| Work task |
The part to set down runs from the first line of the data below through the line with "demasiado ensimismados en", inclusive; write it exactly and leave out the pictures.

[Transcribed page contents]
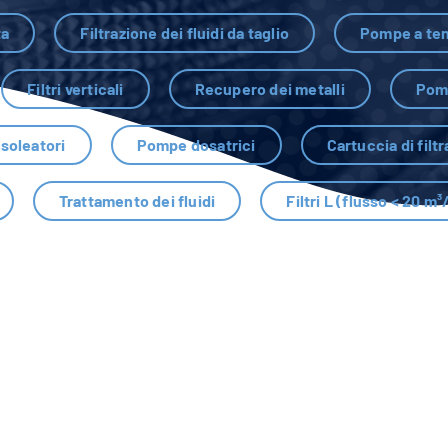
ta
Filtrazione dei fluidi da taglio
Pompe a te
Filtri verticali
Recupero dei metalli
Pomp
isoleatori
Pompe dosatrici
Cartuccia di filt
Trattamento dei fluidi
Filtri L (flusso < 20 m³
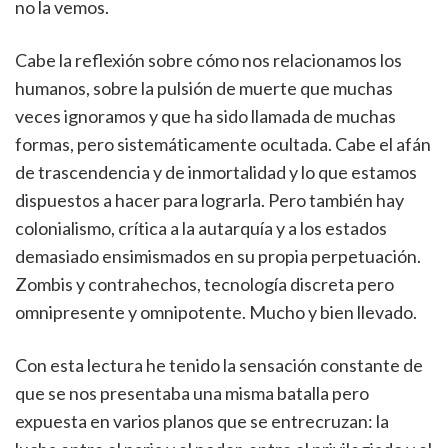
no la vemos.
Cabe la reflexión sobre cómo nos relacionamos los
humanos, sobre la pulsión de muerte que muchas
veces ignoramos y que ha sido llamada de muchas
formas, pero sistemáticamente ocultada. Cabe el afán
de trascendencia y de inmortalidad y lo que estamos
dispuestos a hacer para lograrla. Pero también hay
colonialismo, crítica a la autarquía y a los estados
demasiado ensimismados en su propia perpetuación.
Zombis y contrahechos, tecnología discreta pero
omnipresente y omnipotente. Mucho y bien llevado.
Con esta lectura he tenido la sensación constante de
que se nos presentaba una misma batalla pero
expuesta en varios planos que se entrecruzan: la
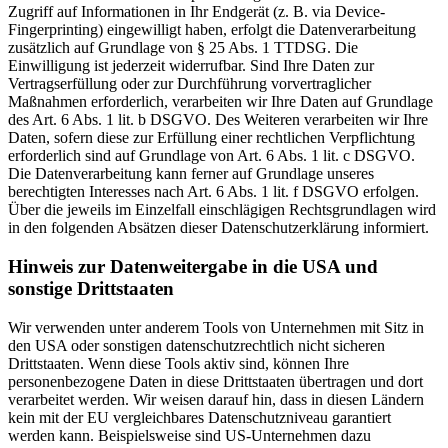
Zugriff auf Informationen in Ihr Endgerät (z. B. via Device-
Fingerprinting) eingewilligt haben, erfolgt die Datenverarbeitung
zusätzlich auf Grundlage von § 25 Abs. 1 TTDSG. Die
Einwilligung ist jederzeit widerrufbar. Sind Ihre Daten zur
Vertragserfüllung oder zur Durchführung vorvertraglicher
Maßnahmen erforderlich, verarbeiten wir Ihre Daten auf Grundlage
des Art. 6 Abs. 1 lit. b DSGVO. Des Weiteren verarbeiten wir Ihre
Daten, sofern diese zur Erfüllung einer rechtlichen Verpflichtung
erforderlich sind auf Grundlage von Art. 6 Abs. 1 lit. c DSGVO.
Die Datenverarbeitung kann ferner auf Grundlage unseres
berechtigten Interesses nach Art. 6 Abs. 1 lit. f DSGVO erfolgen.
Über die jeweils im Einzelfall einschlägigen Rechtsgrundlagen wird
in den folgenden Absätzen dieser Datenschutzerklärung informiert.
Hinweis zur Datenweitergabe in die USA und
sonstige Drittstaaten
Wir verwenden unter anderem Tools von Unternehmen mit Sitz in
den USA oder sonstigen datenschutzrechtlich nicht sicheren
Drittstaaten. Wenn diese Tools aktiv sind, können Ihre
personenbezogene Daten in diese Drittstaaten übertragen und dort
verarbeitet werden. Wir weisen darauf hin, dass in diesen Ländern
kein mit der EU vergleichbares Datenschutzniveau garantiert
werden kann. Beispielsweise sind US-Unternehmen dazu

| Problem solution |
ta
Filtrazione dei fluidi da taglio
Pompe a te
Filtri verticali
Recupero dei metalli
Pomp
isoleatori
Pompe dosatrici
Cartuccia di filt
Trattamento dei fluidi
Filtri L (flusso < 20 m³
no la vemos.
Cabe la reflexión sobre cómo nos relacionamos los
humanos, sobre la pulsión de muerte que muchas
veces ignoramos y que ha sido llamada de muchas
formas, pero sistemáticamente ocultada. Cabe el afán
de trascendencia y de inmortalidad y lo que estamos
dispuestos a hacer para lograrla. Pero también hay
colonialismo, crítica a la autarquía y a los estados
demasiado ensimismados en su propia perpetuación.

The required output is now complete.